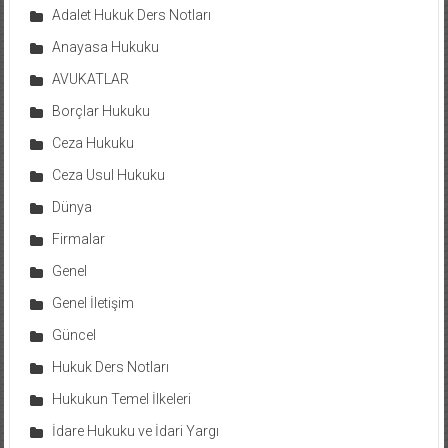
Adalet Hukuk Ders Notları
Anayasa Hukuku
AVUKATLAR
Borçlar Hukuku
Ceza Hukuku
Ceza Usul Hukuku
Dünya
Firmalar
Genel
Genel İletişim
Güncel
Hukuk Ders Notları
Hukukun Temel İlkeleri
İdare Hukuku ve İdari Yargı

= = = = =

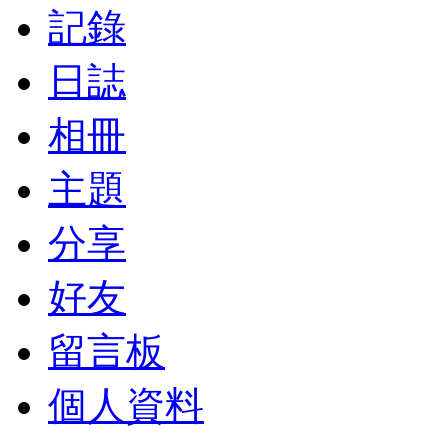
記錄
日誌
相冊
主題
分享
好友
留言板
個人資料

= = = = =

Return each line of the records above in which the word "Ders" occurs.

Adalet Hukuk Ders Notları
Hukuk Ders Notları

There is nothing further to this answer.